The brain is the most complex organ in the universe – and while many aspects of the brain remain a mystery (even to those who study it), one thing that is certain is that we should be doing what we can to take care of it.

Leading a healthy lifestyle will help to keep your brain functioning properly and to protect against brain disease and degeneration, not to mention the fact that it will lead to an overall improved quality of life. Here are some useful tips to follow, to help you to lead a brain-healthy life:

Physical activity

We all know that living an active lifestyle is important for our overall health. In terms of brain health, exercise increases a protein called brain-derived neurotrophic factor (BDNF), which is associated with cognitive improvement and the alleviation of depression and anxiety. Research has also shown that aerobic exercise three times a week resulted in increased activation in brain areas association with attention. In terms of the ageing brain, exercising three times a week was linked with 38% reduced risk of developing dementia in over 65s, and it has also been found that, for 60–75-year-olds, those who engaged in aerobic exercise had brains that boasted significantly improved executive function skills, such as working memory, planning, and scheduling.

Social support

Social support is like a fertiliser for the brain – it stimulates cell growth and strengthens connections in the brain, particularly in those areas associated with memory.
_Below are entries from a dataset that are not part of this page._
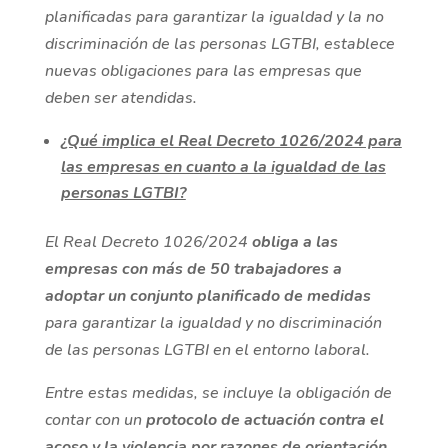
planificadas para garantizar la igualdad y la no
discriminación de las personas LGTBI, establece
nuevas obligaciones para las empresas que
deben ser atendidas.
¿Qué implica el Real Decreto 1026/2024 para
las empresas en cuanto a la igualdad de las
personas LGTBI?
El Real Decreto 1026/2024
obliga a las
empresas con
más de 50 trabajadores
a
adoptar un conjunto planificado de medidas
para garantizar la igualdad y no discriminación
de las personas LGTBI en el entorno laboral.
Entre estas medidas, se incluye la obligación de
contar con un
protocolo de actuación contra el
acoso y la violencia por razones de orientación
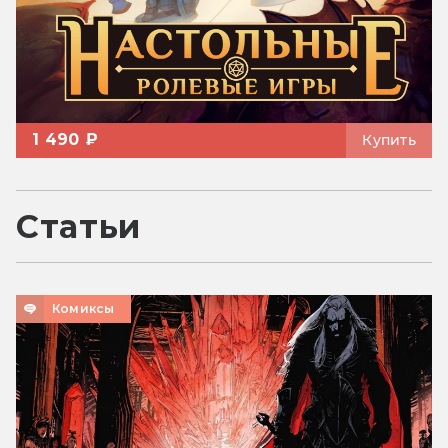
1 490 ₽
Купить
Статьи
Комиксы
Taking part in a variety of different leisure activities has been found to be linked to a 38% lower risk of developing dementia in those aged over 65, while another study found that those who reported little or no close social networks were at a 60% increased risk of developing dementia. It is even thought that social interaction may produce brain benefits which are greater than those produced by brain workouts such as crossword puzzles and chess!


Certain brain-boosting foods contain essential vitamins and minerals and promote the release of dopamine and serotonin in the brain, resulting in healthy brain functioning and increased mood. Nourish your brain and your body with foods such as: leafy greens, bananas, brazil nuts, walnuts, berries, oily fish, seeds, pomegranate, mint, and dark chocolate. Drinking water is also incredibly important for proper brain function – staying hydrated is linked to improved cognitive processing, memory, and reaction time, as well as prevention of grey matter shrinkage, premature ageing, and mental fatigue. The general recommendation is 8 eight-ounce glasses of water per day, but this should be increased if you are doing a lot of exercise or if you are in a particularly hot or humid climate.


Sleep is essential for our brain to run smoothly. Not getting the required amount of sleep can result in deficits in attention, decision-making, and memory. There are different recommended hours of sleep depending on age, but generally 7-9 hours of sleep per night are recommended for adults under 65, while 7-8 hours per night are recommended for adults over 65.


Meditation is associated with a host of health benefits – including reduced levels of anxiety and depression, and improved attention and concentration. Research has indicated that meditation can have positive impacts on the brain, also. Meditation has been shown to result in volume changes in the brain – it results in more grey matter volume in the brain, meaning that it helps to preserve the ageing brain, and it also leads to increased volume in the hippocampus (the brain area associated with learning and memory) and decreased volume in the amygdala (the brain area responsible for fear, anxiety, and stress). One study even found that Buddhist monks, who had engaged in years and years of meditation, had brains which were more capable of change, and, therefore, more resilient.